It was not contended I ought not on the materials before me find the respondent in contempt.  I am satisfied on the materials that the respondent has committed the contempt of failing to take an oath when required and therefore proceed to punishment. 

This is the respondent’s first contempt, so pursuant to s 199(8B) the minimum punishment must be “imprisonment for the term decided by the court”.  The authorities to which I have been referred suggest penalties for this type of contempt will generally be in the vicinity of six months’ imprisonment, however it ought not be thought that is a rigid range, for the proper penalty plainly depends upon the individual circumstance of each case.  The variable force of aggravating and mitigating features may, of course, result in higher or lower penalties than the commonly occurring punishment to which I have referred.

The respondent was 24 at the time of the contempt and has no previous convictions.  They are factors favouring some leniency in punishment.  A factor supporting the taking of a more than ordinarily lenient approach is that his obviously prime motivation in not wanting to take the oath was that if he did so he believed he would be called on to give answers likely incriminating his own parent. 
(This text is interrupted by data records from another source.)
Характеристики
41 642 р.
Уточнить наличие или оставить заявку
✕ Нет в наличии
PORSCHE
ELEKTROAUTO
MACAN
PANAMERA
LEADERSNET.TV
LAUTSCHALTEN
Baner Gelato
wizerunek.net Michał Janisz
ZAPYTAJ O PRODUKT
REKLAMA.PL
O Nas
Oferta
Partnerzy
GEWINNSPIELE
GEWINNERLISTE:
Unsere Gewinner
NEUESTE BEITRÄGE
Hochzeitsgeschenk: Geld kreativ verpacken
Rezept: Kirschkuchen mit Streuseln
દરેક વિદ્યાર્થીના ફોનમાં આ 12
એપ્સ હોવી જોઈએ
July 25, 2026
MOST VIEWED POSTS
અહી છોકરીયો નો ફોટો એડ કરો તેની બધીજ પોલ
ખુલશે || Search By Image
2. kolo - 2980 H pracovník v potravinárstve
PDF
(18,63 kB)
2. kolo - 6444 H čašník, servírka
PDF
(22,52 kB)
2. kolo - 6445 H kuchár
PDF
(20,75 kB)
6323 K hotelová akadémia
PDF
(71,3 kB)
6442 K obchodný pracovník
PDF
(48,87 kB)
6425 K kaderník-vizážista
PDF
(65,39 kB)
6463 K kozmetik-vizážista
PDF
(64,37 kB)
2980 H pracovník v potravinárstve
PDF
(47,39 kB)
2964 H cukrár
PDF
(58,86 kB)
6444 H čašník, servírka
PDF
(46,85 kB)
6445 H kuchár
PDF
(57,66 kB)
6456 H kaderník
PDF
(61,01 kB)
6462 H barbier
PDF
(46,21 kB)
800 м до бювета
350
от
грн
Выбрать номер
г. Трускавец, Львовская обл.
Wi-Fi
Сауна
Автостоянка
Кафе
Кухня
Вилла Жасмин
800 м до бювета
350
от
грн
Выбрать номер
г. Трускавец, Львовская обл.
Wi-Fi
Such a close relationship between witness and target will not inevitably call for some material moderation of penalty on account of it.  The seriousness of the target’s conduct and the potential for the witness to assist remain important considerations.  Their degree may sometimes be so critical as to militate against any such moderation.  I do not detect such a critical degree here. Drug trafficking is, of course, serious conduct particularly where, as here, it is suspected of having occurred on a significant scale.  However, some moderating perspective on just how critical the respondent truly is to the pursuit of his parent is provided by the fact that his parent has already been charged with trafficking in dangerous drugs.  From this it may be inferred the authorities believe they already have some reliable evidence with which to prosecute and convict his parent.  That is not to say that the respondent cannot provide information which might broaden the scope and seriousness of the case against MN and perhaps presently unknown others.  On the other hand, it can hardly be said the main target of the investigation prompting the hearing will likely escape justice because of the absence of cooperation of the target’s son. 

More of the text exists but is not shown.